I would expect pPrint (x :: Bytestring) to be x

@expipiplus1 I think that some escaped characters in a string get replaced with the literal character.

This is good for things like \n, where you want to see the literal newline, but seems to be not as good for stuff like this, where you ideally want the escape sequences.

When I tried this in the terminal with the latest version of pretty-simple (3.2.2.0), I got the following:

> import Text.Pretty.Simple
> import Data.ByteString
> :set -XOverloadedStrings
> pPrint ("\DC1\205N\237\232s\225\232N\147K\173\RSE\201\EM" :: ByteString)
"\x11ÍNíèsáèN\x93K\xad\x1eEÉ\x19"

This seems to me like it is roughly doing the correct thing here. It appears to be printing all printable characters, and using escape sequences for non-printable characters.


I'm going to close this, since it appears that pretty-simple is working correctly here, but if you want to try to argue that it is not actually working correctly, or there is a better way for it to work, it is possible I could be convinced. Feel free to comment below or send a PoC PR.

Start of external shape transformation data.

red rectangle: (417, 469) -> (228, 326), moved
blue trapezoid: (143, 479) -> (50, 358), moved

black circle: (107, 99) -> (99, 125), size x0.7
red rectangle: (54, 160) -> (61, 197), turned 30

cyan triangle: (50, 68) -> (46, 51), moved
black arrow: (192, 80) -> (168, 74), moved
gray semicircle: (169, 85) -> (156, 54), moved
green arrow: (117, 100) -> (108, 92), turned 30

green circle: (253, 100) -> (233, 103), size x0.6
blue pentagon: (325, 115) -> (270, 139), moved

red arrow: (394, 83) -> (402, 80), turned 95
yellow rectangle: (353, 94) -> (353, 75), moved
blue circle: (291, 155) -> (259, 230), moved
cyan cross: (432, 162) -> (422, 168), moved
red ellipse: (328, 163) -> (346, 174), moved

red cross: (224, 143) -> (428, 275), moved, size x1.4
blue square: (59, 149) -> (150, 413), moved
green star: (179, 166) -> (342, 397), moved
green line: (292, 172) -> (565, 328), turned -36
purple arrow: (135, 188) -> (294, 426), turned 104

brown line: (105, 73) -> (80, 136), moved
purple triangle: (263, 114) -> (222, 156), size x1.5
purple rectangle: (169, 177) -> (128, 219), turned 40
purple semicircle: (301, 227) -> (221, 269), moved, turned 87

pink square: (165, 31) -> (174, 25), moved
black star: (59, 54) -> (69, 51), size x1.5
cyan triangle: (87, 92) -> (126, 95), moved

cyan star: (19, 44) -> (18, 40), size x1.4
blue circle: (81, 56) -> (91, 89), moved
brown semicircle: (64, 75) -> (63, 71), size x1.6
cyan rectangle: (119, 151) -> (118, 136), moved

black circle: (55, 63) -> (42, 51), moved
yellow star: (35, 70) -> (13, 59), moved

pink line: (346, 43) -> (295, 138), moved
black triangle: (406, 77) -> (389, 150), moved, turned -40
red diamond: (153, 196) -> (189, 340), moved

3.2.2.0 does look better than what I'm observing with 2.2.0.1 (didn't realise I was so far behind!)

My issue is that in my case the ByteString is just some binary blob data and \n means nothing special in it. (Ideally I'd show this as some base64 encoded string, but then the Read instance needs changing too, and it is just a little surprising).

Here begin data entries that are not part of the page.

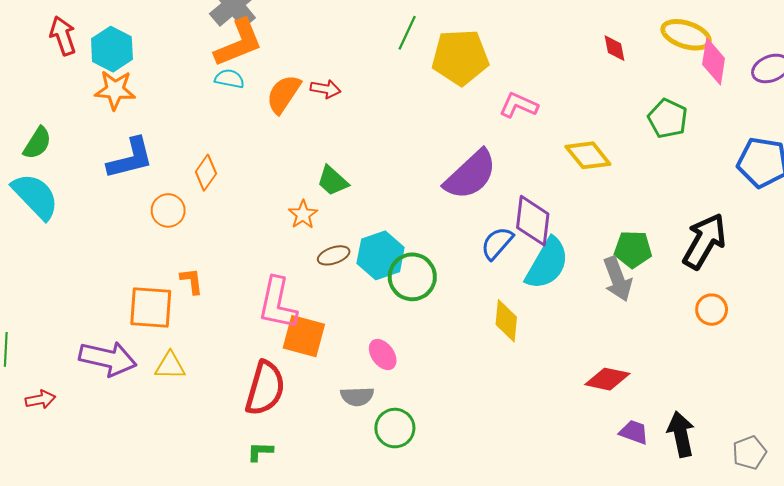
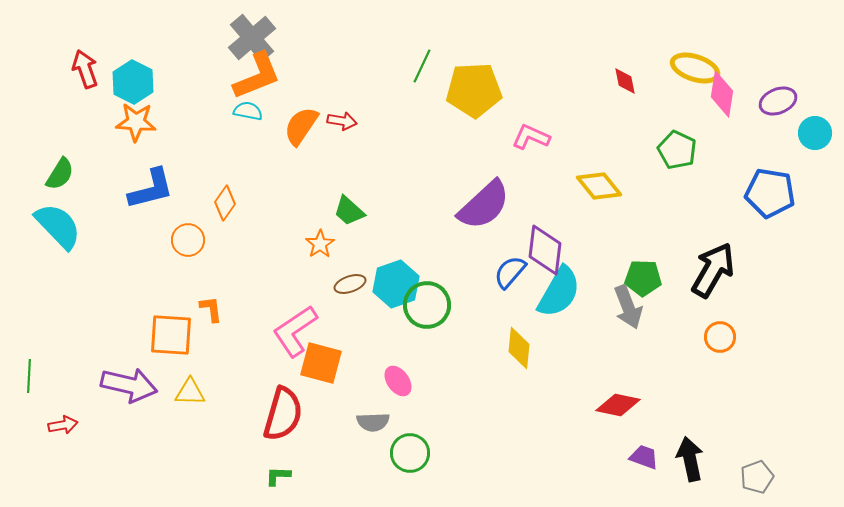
pink L-shape: (277, 303) -> (295, 331), turned 44

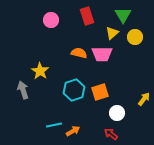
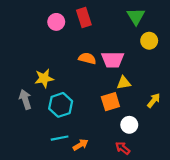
red rectangle: (87, 16) -> (84, 17), moved
yellow triangle: (112, 33) -> (124, 83), moved, turned 32
yellow star: (40, 71) -> (44, 78), turned 30
cyan hexagon: (74, 90) -> (61, 105), moved
yellow arrow: (144, 99) -> (154, 100), moved

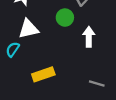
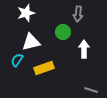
yellow rectangle: (43, 74) -> (44, 68), moved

More generally though, the current behaviour disallows a valid workflow of

  • pPrint some data
  • copy it into a Haskell program
  • compile the program

Currently the programmer has to manually undo any newline's after copying.

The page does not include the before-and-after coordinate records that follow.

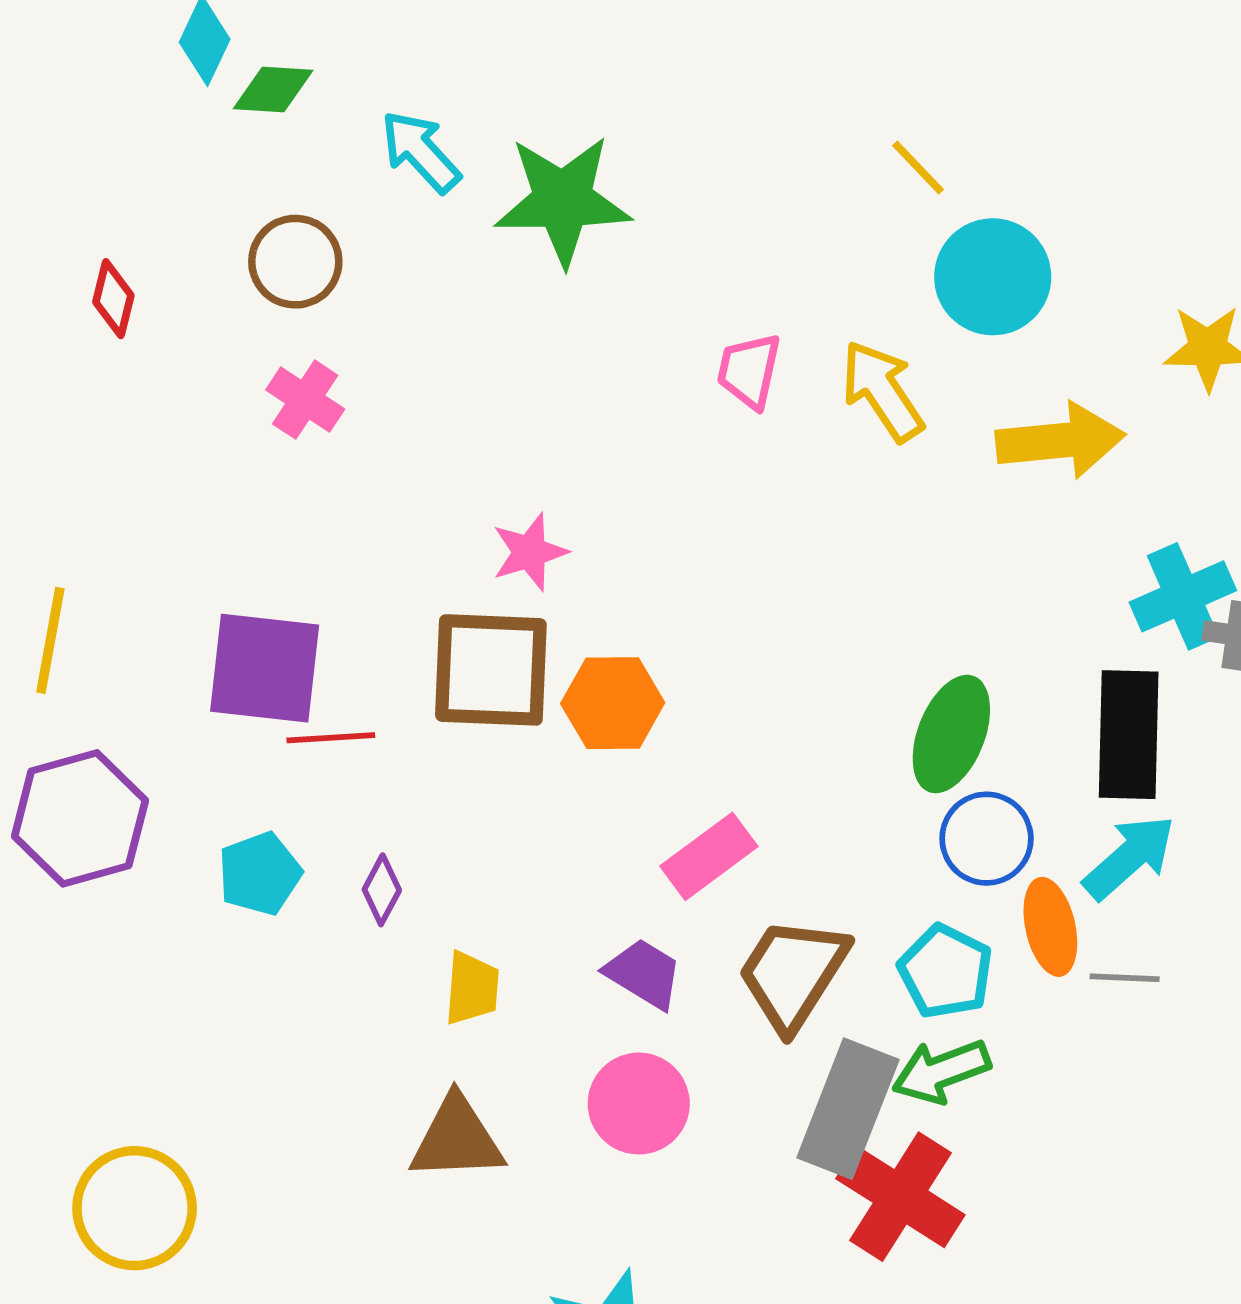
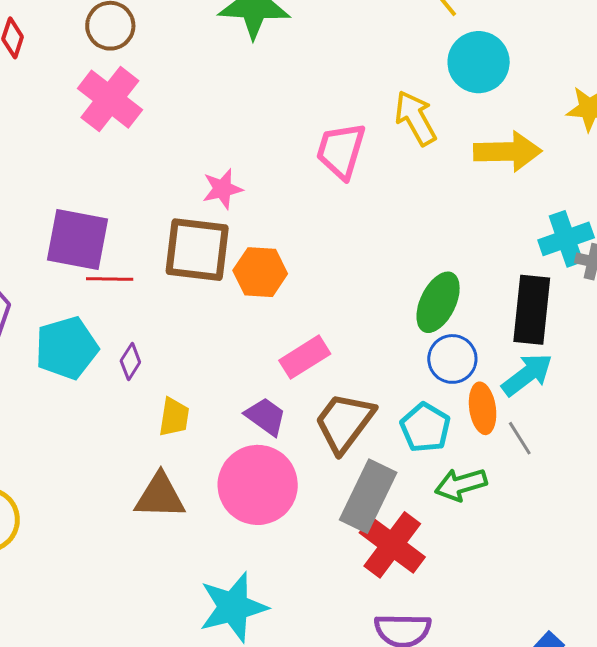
pink trapezoid: (749, 371) -> (341, 151), moved, size x1.4
pink cross: (305, 400) -> (110, 99), size x1.6
cyan pentagon: (260, 874) -> (67, 348), size x1.4
gray line: (1125, 978) -> (520, 438), turned 51
green arrow: (941, 1071) -> (461, 484), moved
pink circle: (639, 1104) -> (258, 485), size x1.5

Love the library in general BTW :)

@expipiplus1 Ah, I think I can understand what you're asking here.

Unfortunately, pretty-simple doesn't currently have any options for what to do with unprintable characters and control characters.

I'm not sure exactly how this should be handled, but if you had some good ideas for how to handle this, please feel free to open a new issue.

If you're interested, maybe you could add an option about whether or not to show whitespace like \t and \n?

Also, there is an option called outputOptionsEscapeNonPrintable:

> pPrintOpt CheckColorTty (defaultOutputOptionsDarkBg { outputOptionsEscapeNonPrintable = False })  ("\DC1\205N\237\232s\225\232N\147K\173\RSE\201\EM" :: ByteString)
"ÍNíèsáèNK­EÉ"
> pPrintOpt CheckColorTty (defaultOutputOptionsDarkBg { outputOptionsEscapeNonPrintable = True })  ("\DC1\205N\237\232s\225\232N\147K\173\RSE\201\EM" :: ByteString)
"\x11ÍNíèsáèN\x93K\xad\x1eEÉ\x19"

Although, things like \n and \t are always printable, so they are never escaped.